The bloating will go away. Just keep eating. Go for low volume high calorie things. It usually dissipates after a few months. Those are the things they tell you when you are gaining weight and recovering from a restrictive eating disorder. But what about when it doesn’t?
I started recovering from anorexia almost two years ago now. I am at a healthy weight and my weight has leveled out here. I eat a lot of carbs and a lot more fats now too. I’ve tried taking things out of my diet: gluten, soy, nuts, even oats (that was hard, I only lasted about a week). I’ve waited it out, I’ve tried to be patient, but the bloating and digestive problems are not just going away.
So I finally went to a doctor
A functional medicine doctor who ran many many tests. I’d already researched things like SIBO and IBS and low stomach acid and that long list of things that could cause bloating, but tests are much better than guesses. If you Google search your symptoms for too long the only thing you will have for sure is hypochondria.
It turns out there is a lot going on here. Basically I have major gut bacteria imbalances and some candida overgrowth along with adrenal fatigue and probably low stomach acid. Oh and a food sensitivity chart that says I am sensitive to corn, most nuts, oats, citrus, gluten, legumes, and many other things including vanilla (kinda weird they even test that one, isn’t it?) Oh boy!
Part of the reason I have put off going to the doctor for so long is because I knew we wouldn’t agree on the whole vegan part of the equation. I was right. The conversation with the doctor went something like this:
Her: “So Natalie, what do you usually eat for breakfast?”
Me: “A smoothie with spinach and protein powder and hemp seeds and bananas.”
Her: “How many bananas?”
Me: “About 5.”
And then the expected, you are a crazy banana monster reaction. She suggested I use about half a banana. HALF! Or maybe a quarter even. Yeah that’s going to be real filling.
And when I asked her what I was supposed instead to eat to get sufficient calories she had no answer just told me to talk to a nutritionist.
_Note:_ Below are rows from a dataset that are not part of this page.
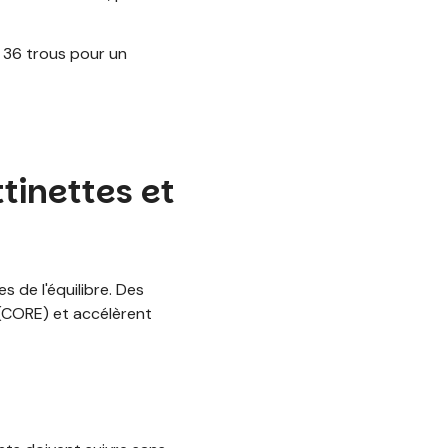
 36 trous pour un
ttinettes et
s de l'équilibre. Des
 (CORE) et accélèrent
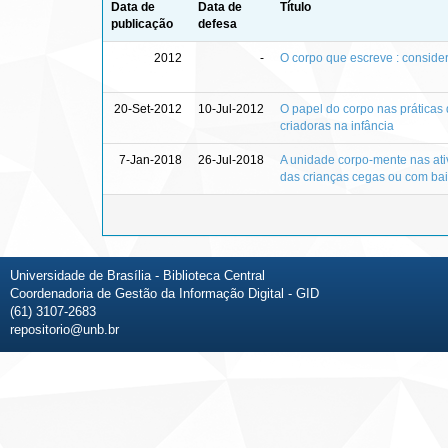
Data de
Data de
Título
publicação
defesa
2012
-
O corpo que escreve : consider
20-Set-2012
10-Jul-2012
O papel do corpo nas práticas 
criadoras na infância
7-Jan-2018
26-Jul-2018
A unidade corpo-mente nas ativ
das crianças cegas ou com bai
Universidade de Brasília - Biblioteca Central
Coordenadoria de Gestão da Informação Digital - GID
(61) 3107-2683
repositorio@unb.br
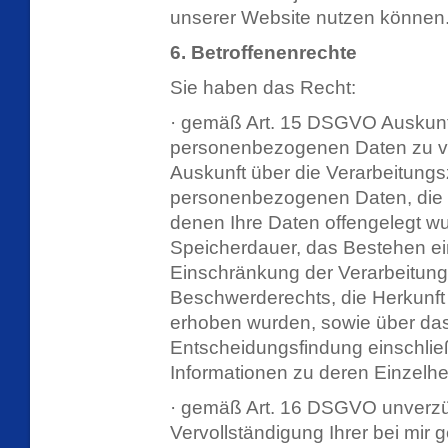
unserer Website nutzen können
6. Betroffenenrechte
Sie haben das Recht:
· gemäß Art. 15 DSGVO Auskunft 
personenbezogenen Daten zu v
Auskunft über die Verarbeitungs
personenbezogenen Daten, die
denen Ihre Daten offengelegt w
Speicherdauer, das Bestehen ei
Einschränkung der Verarbeitung
Beschwerderechts, die Herkunft i
erhoben wurden, sowie über das
Entscheidungsfindung einschließ
Informationen zu deren Einzelhe
· gemäß Art. 16 DSGVO unverzügl
Vervollständigung Ihrer bei mi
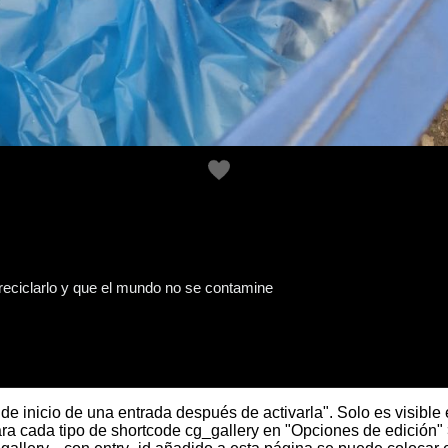
 reciclarlo y que el mundo no se contamine
 de inicio de una entrada después de activarla". Solo es visible 
ra cada tipo de shortcode cg_gallery en "Opciones de edición" 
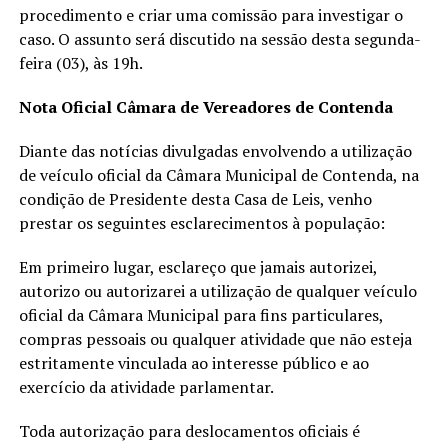
procedimento e criar uma comissão para investigar o
caso. O assunto será discutido na sessão desta segunda-
feira (03), às 19h.
Nota Oficial Câmara de Vereadores de Contenda
Diante das notícias divulgadas envolvendo a utilização
de veículo oficial da Câmara Municipal de Contenda, na
condição de Presidente desta Casa de Leis, venho
prestar os seguintes esclarecimentos à população:
Em primeiro lugar, esclareço que jamais autorizei,
autorizo ou autorizarei a utilização de qualquer veículo
oficial da Câmara Municipal para fins particulares,
compras pessoais ou qualquer atividade que não esteja
estritamente vinculada ao interesse público e ao
exercício da atividade parlamentar.
Toda autorização para deslocamentos oficiais é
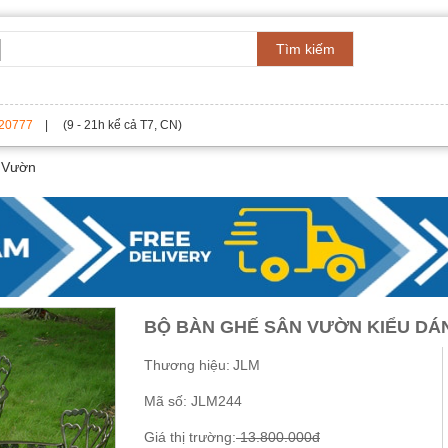
Tìm kiếm
20777
| (9 - 21h kể cả T7, CN)
 Vườn
BỘ BÀN GHẾ SÂN VƯỜN KIỂU DÁ
Thương hiệu:
JLM
Mã số:
JLM244
Giá thị trường:
13.800.000đ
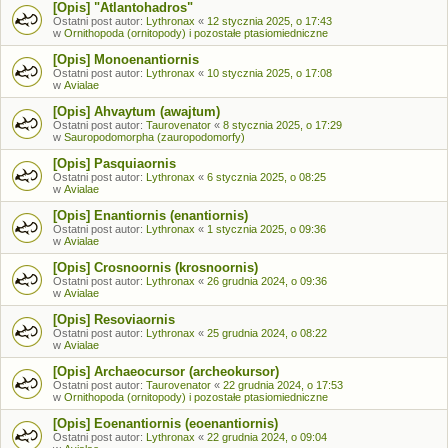
[Opis] "Atlantohadros"
Ostatni post autor:
Lythronax
«
12 stycznia 2025, o 17:43
w
Ornithopoda (ornitopody) i pozostałe ptasiomiedniczne
[Opis] Monoenantiornis
Ostatni post autor:
Lythronax
«
10 stycznia 2025, o 17:08
w
Avialae
[Opis] Ahvaytum (awajtum)
Ostatni post autor:
Taurovenator
«
8 stycznia 2025, o 17:29
w
Sauropodomorpha (zauropodomorfy)
[Opis] Pasquiaornis
Ostatni post autor:
Lythronax
«
6 stycznia 2025, o 08:25
w
Avialae
[Opis] Enantiornis (enantiornis)
Ostatni post autor:
Lythronax
«
1 stycznia 2025, o 09:36
w
Avialae
[Opis] Crosnoornis (krosnoornis)
Ostatni post autor:
Lythronax
«
26 grudnia 2024, o 09:36
w
Avialae
[Opis] Resoviaornis
Ostatni post autor:
Lythronax
«
25 grudnia 2024, o 08:22
w
Avialae
[Opis] Archaeocursor (archeokursor)
Ostatni post autor:
Taurovenator
«
22 grudnia 2024, o 17:53
w
Ornithopoda (ornitopody) i pozostałe ptasiomiedniczne
[Opis] Eoenantiornis (eoenantiornis)
Ostatni post autor:
Lythronax
«
22 grudnia 2024, o 09:04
We are living in a world of carb haters. Sugar is always the culprit. A doctor would never tell you to cut your protein intake to basically nothing. Or fat. But carbs, eh who needs em.
EVERYONE! That’s who!
I do realize that IgG food testing has its limitations and inaccuracies, so I’m not taking that one as seriously right now. The bacteria dysbiosis and candida is where I’m focusing most of my attention.
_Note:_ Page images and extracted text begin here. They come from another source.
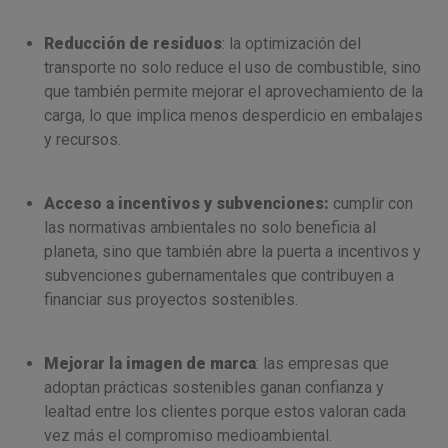
Reducción de residuos
: la optimización del
transporte no solo reduce el uso de combustible, sino
que también permite mejorar el aprovechamiento de la
carga, lo que implica menos desperdicio en embalajes
y recursos.
Acceso a incentivos y subvenciones:
cumplir con
las normativas ambientales no solo beneficia al
planeta, sino que también abre la puerta a incentivos y
subvenciones gubernamentales que contribuyen a
financiar sus proyectos sostenibles.
Mejorar la imagen de marca
: las empresas que
adoptan prácticas sostenibles ganan confianza y
lealtad entre los clientes porque estos valoran cada
vez más el compromiso medioambiental.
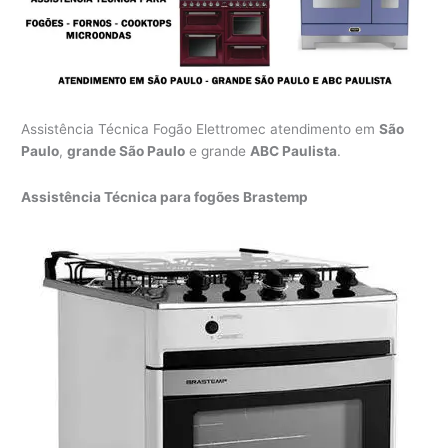
Assistência Técnica Fogão Elettromec atendimento em
São
Paulo
,
grande São Paulo
e grande
ABC Paulista
.
Assistência Técnica para fogões Brastemp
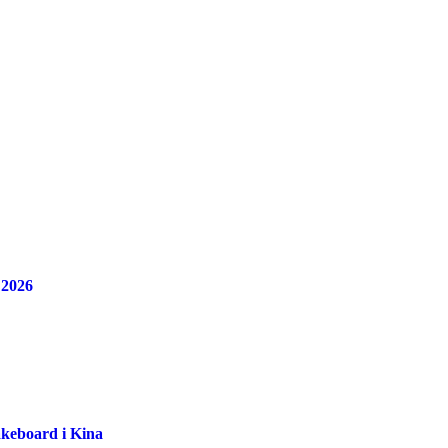
 2026
akeboard i Kina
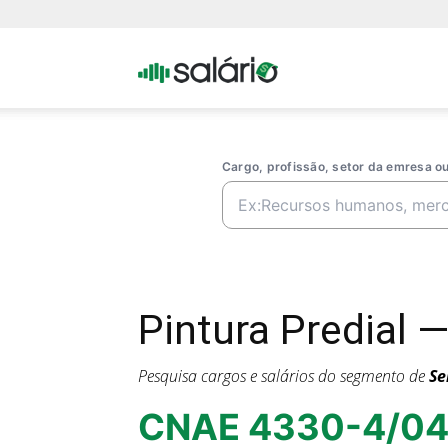
Portal
Salario
Cargo, profissão, setor da emresa 
Pintura Predial 
Pesquisa cargos e salários do segmento de
Se
CNAE 4330-4/0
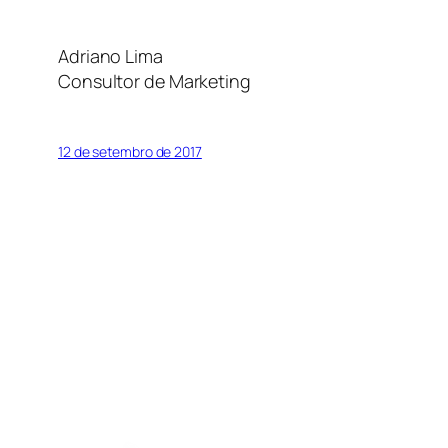
Adriano Lima
Consultor de Marketing
12 de setembro de 2017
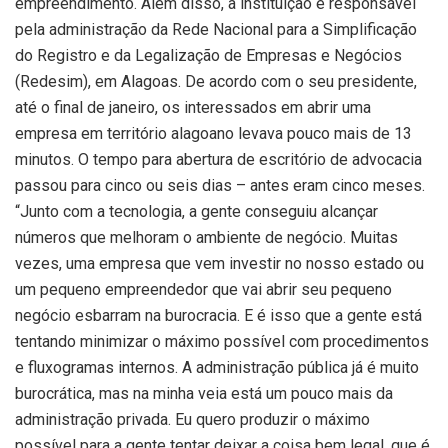
empreendimento. Além disso, a instituição é responsável
pela administração da Rede Nacional para a Simplificação
do Registro e da Legalização de Empresas e Negócios
(Redesim), em Alagoas. De acordo com o seu presidente,
até o final de janeiro, os interessados em abrir uma
empresa em território alagoano levava pouco mais de 13
minutos. O tempo para abertura de escritório de advocacia
passou para cinco ou seis dias – antes eram cinco meses.
“Junto com a tecnologia, a gente conseguiu alcançar
números que melhoram o ambiente de negócio. Muitas
vezes, uma empresa que vem investir no nosso estado ou
um pequeno empreendedor que vai abrir seu pequeno
negócio esbarram na burocracia. E é isso que a gente está
tentando minimizar o máximo possível com procedimentos
e fluxogramas internos. A administração pública já é muito
burocrática, mas na minha veia está um pouco mais da
administração privada. Eu quero produzir o máximo
possível para a gente tentar deixar a coisa bem legal, que é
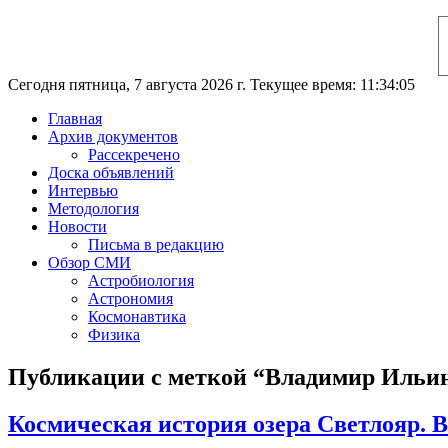
Сегодня пятница, 7 августа 2026 г. Текущее время: 11:34:06
Главная
Архив документов
Рассекречено
Доска объявлений
Интервью
Методология
Новости
Письма в редакцию
Обзор СМИ
Астробиология
Астрономия
Космонавтика
Физика
Публикации с меткой “Владимир Ильи
Космическая история озера Светлояр.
I’m already taking probiotics, Hcl, and L-glutamine. I’m going to add herbal antimicrobials and antifungals, an adrenal support supplement, and I can’t even remember what else. Ahhh I hate being on so many pills!
What to eat?
I could listen to the doctors, go the conventional route, cut out all the sugars. But the thought of that makes me want to kick and scream–no fruit?!? Oh wait, I can have that quarter of a banana. Or maybe get crazy and have half of one from time to time.
Or I could go the unconventional route based on anecdotes of the healing powers of raw food and a lot of faith. Try to be 100% raw for a while, since the some raw and some cooked thing I’ve been doing clearly isn’t working. There are many many stories of people healing their candida and gut dysbiosis on a high fruit raw diet. Maybe I should go all in.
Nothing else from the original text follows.